Chico Buarque fora já distinguido duas vezes com o prémio Jabuti, o mais importante prémio literário no Brasil, pelo romance "Leite Derramado", em 2010, obra com que também venceu o antigo Prémio Portugal Telecom de Literatura, e por "Budapeste", em 2006.
Nascido em 19 de Junho de 1944, no Rio de Janeiro, Chico Buarque estreou-se nas Letras com o romance "Estorvo", publicado em 1991, a que se seguiram obras como "Benjamim", "Budapeste", "Leite Derramado" e "O Irmão Alemão", publicado em 2014, sem esquecer "Tantas Palavras", que reúne todas as letras de Chico Buarque e uma "reportagem biográfica" sobre o autor.
A entrega do Prémio Camões ao artista brasileiro está, porém, envolta em polémica, após o Presidente do Brasil, Jair Bolsonaro, ter dado a entender, na quarta-feira, que não tem intenções de assinar o diploma da condecoração.
O compositor e escritor brasileiro, no entanto, não se mostrou afectado pelas declarações de Bolsonaro, afirmando que uma eventual não assinatura do seu diploma pelo mandatário era para si "um segundo Prémio Camões”.

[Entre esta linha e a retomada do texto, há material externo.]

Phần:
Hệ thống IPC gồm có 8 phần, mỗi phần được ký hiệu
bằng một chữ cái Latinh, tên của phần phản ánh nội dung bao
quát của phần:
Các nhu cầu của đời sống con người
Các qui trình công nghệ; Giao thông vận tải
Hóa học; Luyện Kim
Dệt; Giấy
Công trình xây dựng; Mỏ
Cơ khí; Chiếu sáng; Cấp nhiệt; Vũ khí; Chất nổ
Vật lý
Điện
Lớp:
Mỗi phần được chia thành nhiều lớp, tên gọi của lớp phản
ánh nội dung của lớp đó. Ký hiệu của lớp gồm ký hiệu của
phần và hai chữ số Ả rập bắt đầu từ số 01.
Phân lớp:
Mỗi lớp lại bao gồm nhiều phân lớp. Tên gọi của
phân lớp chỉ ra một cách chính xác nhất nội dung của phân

Na quinta-feira, o escritor moçambicano Mia Couto, Prémio Camões 2013, “saudou” a resposta de Chico Buarque, considerando-a “genial”, afirmando de seguida a sua intenção de contactar “colegas que foram Prémio Camões” para fazerem uma “declaração conjunta contra a imbecilidade desse tipo de atitude” de Jair Bolsonaro.

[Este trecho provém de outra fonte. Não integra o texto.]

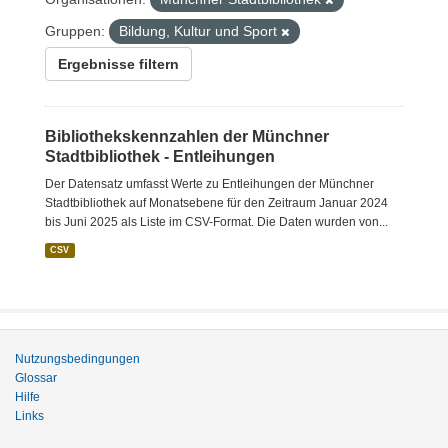
Gruppen:
Bildung, Kultur und Sport
Ergebnisse filtern
Bibliothekskennzahlen der Münchner
Stadtbibliothek - Entleihungen
Der Datensatz umfasst Werte zu Entleihungen der Münchner
Stadtbibliothek auf Monatsebene für den Zeitraum Januar 2024
bis Juni 2025 als Liste im CSV-Format. Die Daten wurden von...
CSV
Nutzungsbedingungen
Glossar
Hilfe
Links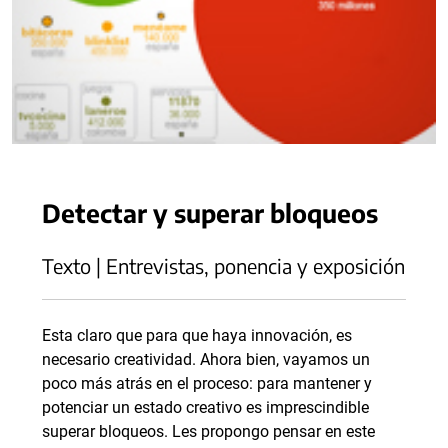
Detectar y superar bloqueos
Texto | Entrevistas, ponencia y exposición
Esta claro que para que haya innovación, es
necesario creatividad. Ahora bien, vayamos un
poco más atrás en el proceso: para mantener y
potenciar un estado creativo es imprescindible
superar bloqueos. Les propongo pensar en este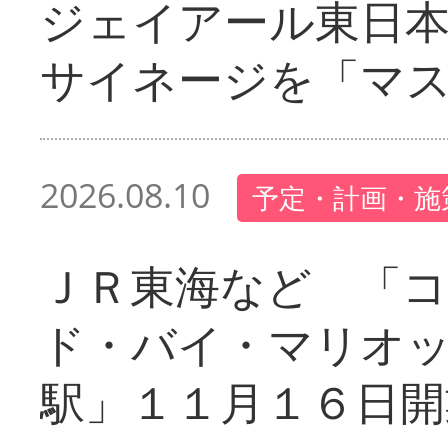
ジェイアール東日本
サイネージを「マ
2026.08.10
予定・計画・施
ＪＲ東海など 「
ド・バイ・マリオ
駅」１１月１６日開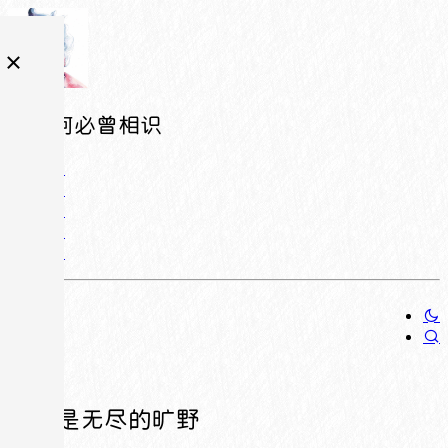
相逢何必曾相识
人生是无尽的旷野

“Eu venho do Brasil e venho muito preocupado com essa subida de tom do lado autoritário da censura, a maneira como os livros estão a ser retirados das escolas, uma coisa completamente anti-ética. Não é só o Bolsonaro, estava ali um Brasil fabricado pela igrejas evangélicas, de que não dávamos conta”, disse Mia Couto à Lusa.
Chico Buarque é um apoiante do Partido dos Trabalhadores (PT), defensor do ex-Presidente brasileiro Luiz Inácio Lula da Silva e crítico do governo de Jair Bolsonaro.
O valor total do prémio é de 100 mil euros, divididos entre Brasil e Portugal. A parte que cabia ao governo brasileiro foi paga em Junho, e a assinatura do diploma é apenas uma formalidade, mas o documento poderá chegar às mãos do músico sem a assinatura do presidente do Brasil.
“A cerimónia de entrega do Prémio Camões a Chico Buarque realizar-se-á em Portugal, conforme ditam as regras, na data que for conveniente a quem entrega e a quem recebe o Prémio. Está em curso o processo para marcação da data”, disse fonte do Ministério da Cultura.